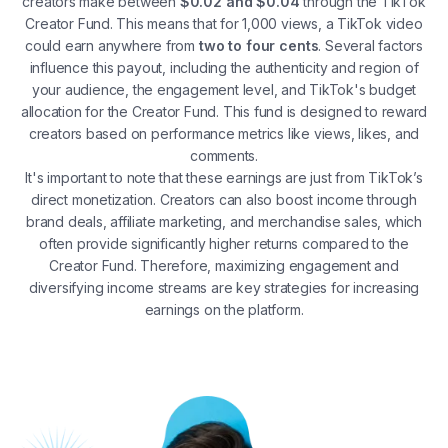
creators make between
$0.02 and $0.04
through the TikTok
Creator Fund. This means that for 1,000 views, a TikTok video
could earn anywhere from
two to four cents
. Several factors
influence this payout, including the authenticity and region of
your audience, the engagement level, and TikTok's budget
allocation for the Creator Fund. This fund is designed to reward
creators based on performance metrics like views, likes, and
comments​.
It's important to note that these earnings are just from TikTok’s
direct monetization. Creators can also boost income through
brand deals, affiliate marketing, and merchandise sales, which
often provide significantly higher returns compared to the
Creator Fund​. Therefore, maximizing engagement and
diversifying income streams are key strategies for increasing
earnings on the platform.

========================================

WORK TO COMPLETE: Copy exactly, and only, the lines from the first entry through the line holding "direct monetization. Creators", both ends included, leaving out every picture.

EXPECTED OUTPUT:
creators make between
$0.02 and $0.04
through the TikTok
Creator Fund. This means that for 1,000 views, a TikTok video
could earn anywhere from
two to four cents
. Several factors
influence this payout, including the authenticity and region of
your audience, the engagement level, and TikTok's budget
allocation for the Creator Fund. This fund is designed to reward
creators based on performance metrics like views, likes, and
comments​.
It's important to note that these earnings are just from TikTok’s
direct monetization. Creators can also boost income through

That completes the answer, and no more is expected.